Era en el salón azul donde se hallaba el príncipe, en compañía de un grupo de pálidos cortesanos. Al principio, cuando habló, dieron éstos un primer paso hacia el intruso, que entonces estaba próximo a ellos, y que ahora se acercaba mas aún, con porte deliberado y majestuoso. Pero cierto miedo indecible que la insensata arrogancia de la máscara había inspirado a todo el grupo impidió que nadie le pusiera la mano encima; asi que, sin estorbo alguno, pasó apenas a un metro del príncipe; y, mientras en los salones la numerosa concurrencia, como movida por un mismo resorte, se hacía a un lado buscando el refugio de las paredes, el enmascarado siguió andando con el mismo paso solemne y mesurado que desde el comienzo le había distinguido, pasando de la sala azul a la púrpura, de la púrpura a la verde, de la verde a la de color naranja, de ésta a la blanca, e incluso de aquí a la morada, sin que nadie hiciera el menor intento de detenerle. Fue entonces, sin embargo, cuando el príncipe Próspero, fuera de sí y avergonzado por su cobardía pasajera, cruzó veloz los seis salones, sin que nadie le siguiera por el terror mortal que de todos se había apoderado. Blandía una daga desenvainada, y se acercó impetuoso y rápido a muy poco distancia de la figura que seguía su camino, cuando ésta, que ya había llegado al salón de terciopelo, giró de pronto y le hizo frente. Hubo un grito agudo, y la daga reluciente cayó en la alfombra negra sobre la que, al instante, caía postrado por la muerte el príncipe Próspero. Después, llevados por el valor enloquecido de la desesperación, un amplio grupo entró en avalancha en el salón negro, en el que la alta figura seguía inmóvil y erguida bajo la sombra del reloj de ébano; pero al ponerle la mano encima al enmascarado, un horror innombrable les cortó el aliento y descubrieron que la mortaja y la máscara cadavérica que habían tratado con violenta rudeza no estaban habitadas por ninguna forma tangible.

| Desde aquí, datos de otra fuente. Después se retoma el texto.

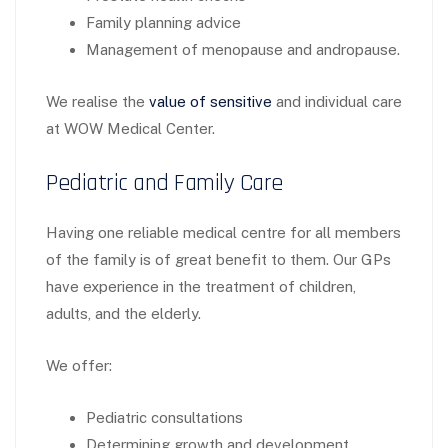
Family planning advice
Management of menopause and andropause.
We realise the
value of sensitive
and individual care
at WOW Medical Center.
Pediatric and Family Care
Having one reliable medical centre for all members
of the family is of great benefit to them. Our GPs
have experience in the treatment of children,
adults, and the elderly.
We offer:
Pediatric consultations
Determining growth and development.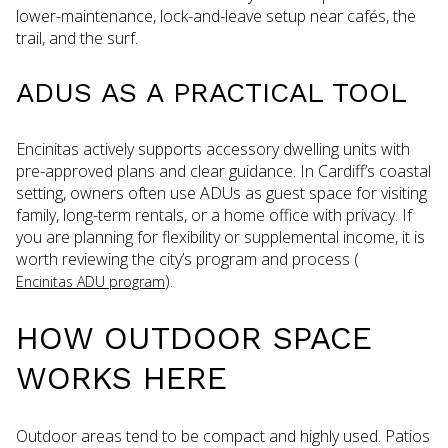
lower-maintenance, lock-and-leave setup near cafés, the
trail, and the surf.
ADUS AS A PRACTICAL TOOL
Encinitas actively supports accessory dwelling units with
pre-approved plans and clear guidance. In Cardiff’s coastal
setting, owners often use ADUs as guest space for visiting
family, long-term rentals, or a home office with privacy. If
you are planning for flexibility or supplemental income, it is
worth reviewing the city’s program and process (
).
Encinitas ADU program
HOW OUTDOOR SPACE
WORKS HERE
Outdoor areas tend to be compact and highly used. Patios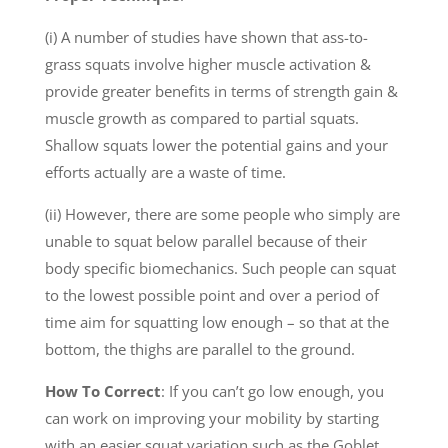
(i) A number of studies have shown that ass-to-
grass squats involve higher muscle activation &
provide greater benefits in terms of strength gain &
muscle growth as compared to partial squats.
Shallow squats lower the potential gains and your
efforts actually are a waste of time.
(ii) However, there are some people who simply are
unable to squat below parallel because of their
body specific biomechanics. Such people can squat
to the lowest possible point and over a period of
time aim for squatting low enough – so that at the
bottom, the thighs are parallel to the ground.
How To Correct
: If you can’t go low enough, you
can work on improving your mobility by starting
with an easier squat variation such as the Goblet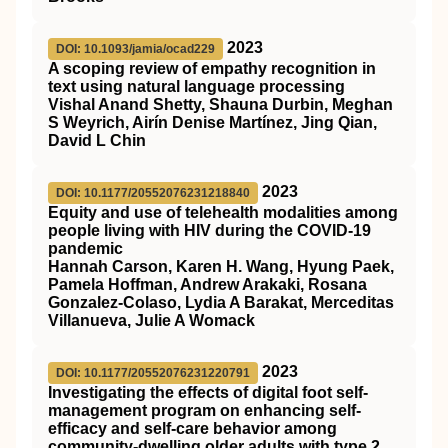
2023
DOI: 10.1093/jamia/ocad229
A scoping review of empathy recognition in
text using natural language processing
Vishal Anand Shetty, Shauna Durbin, Meghan
S Weyrich, Airín Denise Martínez, Jing Qian,
David L Chin
2023
DOI: 10.1177/20552076231218840
Equity and use of telehealth modalities among
people living with HIV during the COVID-19
pandemic
Hannah Carson, Karen H. Wang, Hyung Paek,
Pamela Hoffman, Andrew Arakaki, Rosana
Gonzalez-Colaso, Lydia A Barakat, Merceditas
Villanueva, Julie A Womack
2023
DOI: 10.1177/20552076231220791
Investigating the effects of digital foot self-
management program on enhancing self-
efficacy and self-care behavior among
community-dwelling older adults with type 2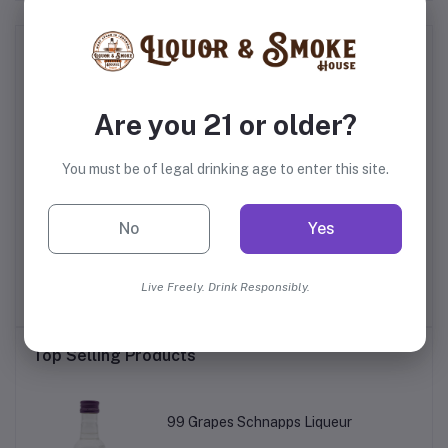
Frequently Bought Products
Are you 21 or older?
You must be of legal drinking age to enter this site.
No
Yes
go
Dad Water Variety Pack
Jose Cuervo Authentic
Watermelon Margarita
Live Freely. Drink Responsibly.
$19.99
$15.99
Top Selling Products
99 Grapes Schnapps Liqueur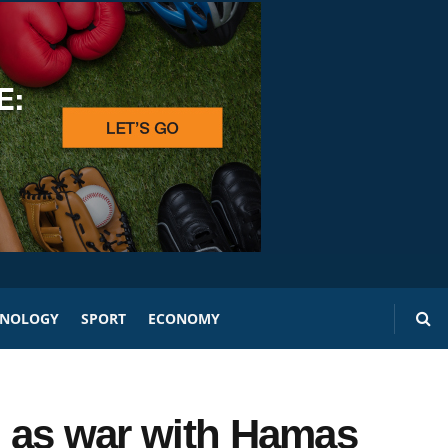
HNOLOGY
SPORT
ECONOMY
p as war with Hamas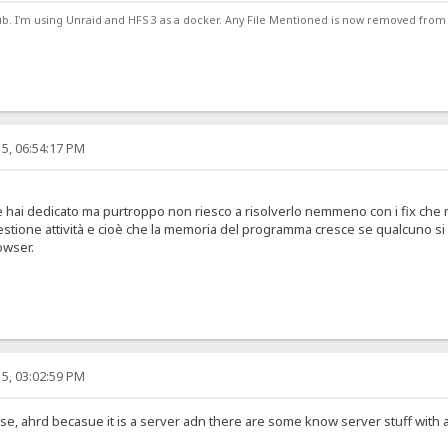
ub. I'm using Unraid and HFS 3 as a docker. Any File Mentioned is now removed from
5, 06:54:17 PM
e hai dedicato ma purtroppo non riesco a risolverlo nemmeno con i fix che mi 
stione attività e cioè che la memoria del programma cresce se qualcuno si 
owser.
5, 03:02:59 PM
se, ahrd becasue it is a server adn there are some know server stuff with a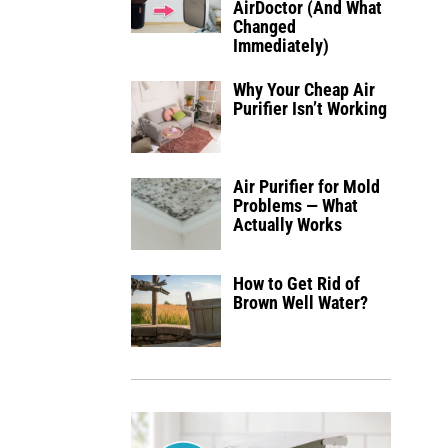
AirDoctor (And What
Changed
Immediately)
Why Your Cheap Air
Purifier Isn’t Working
Air Purifier for Mold
Problems — What
Actually Works
How to Get Rid of
Brown Well Water?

Y reconocieron la presencia de la Muerte Roja. Había venido como un ladrón en la noche. Y uno a uno fueron cayendo los presentes en los salones antes festivos, ahora bañados en sangre, y cada uno hallaba la muerte en la desesperada postura en que caía. Y la vida del reloj de ébano se apagó con la del último cortesano. Y las llamas de los trípodes se extinguieron. Y de todo se adueñó la Tiniebla, la Corrupción y la Muerte Roja.